One imagines this isn’t the response the administration was expecting. The Daily Beast reports that Holder has been “particularly stung by the leak controversy” because it runs counter to “his image of himself as a pragmatic lawyer with liberal instincts and a well-honed sense of balance–not unlike the president he serves.” The Beast quotes “a friend who asked not to be identified”: “Look, Eric sees himself fundamentally as a progressive, not some Torquemada out to silence the press.”
That’s quite a recommendation, isn’t it? But of course these days a good “progressive” hates Fox News.
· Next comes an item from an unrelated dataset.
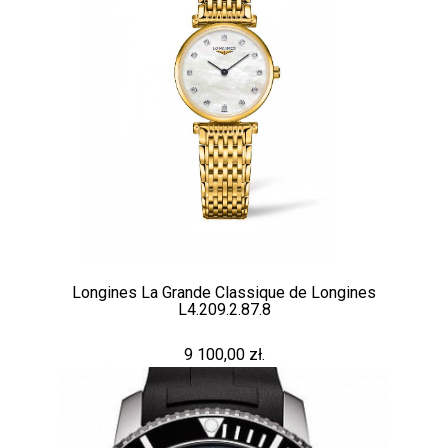
Longines La Grande Classique de Longines
L4.209.2.87.8
9 100,00 zł.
Our suspicion is that Holder would have been a lot more circumspect about going fishing in, say, a New York Times reporter’s inbox, or naming a Times reporter as a co-conspirator in an espionage case, as the Justice Department did to Fox’s James Rosen.
Why the surprising show of solidarity–especially from the Times, which has labored mightily to rationalize away the other big Obama scandals, around Benghazi and the Internal Revenue service? Because they realize the Obama administration’s days are numbered (the number is 1,333 as of today). Even if Holder’s justice department wouldn’t dream of going after the New York Times–and the AP story calls that assumption into question–a future administration might not be so afraid of being seen as Torquemada. So we’re all Fox News now.
In what appears to have been an effort to shore up his political base, President Obama in a speech last week “called on Congress to pass a media shield law to guard against government overreach.” As a Chicago Tribune editorial points out, such a law, which would protect journalists from having to testify about confidential sources, is irrelevant to the AP and Fox News cases, which involve government searches.
In this columnist’s view, the shield law is a bad idea for another reason: By granting a special legal privilege to journalists, it would make them beholden to the federal government. For the past 4½ years there has been an overwhelming media bias in favor of the party and administration in power–an administration which now seems to be running roughshod over the Constitution.
This column disapproves equally of the administration’s abuse of the media and of ordinary citizens via the IRS. But we may have the former to thank for such aggressive coverage as we have seen of the latter. The media will be less vigilant about government abuses if they are promised immunity from such abuses. The Justice Department’s treatment of James Rosen was outrageous, but getting the New York Times to publish an honest editorial is nothing to sneeze at.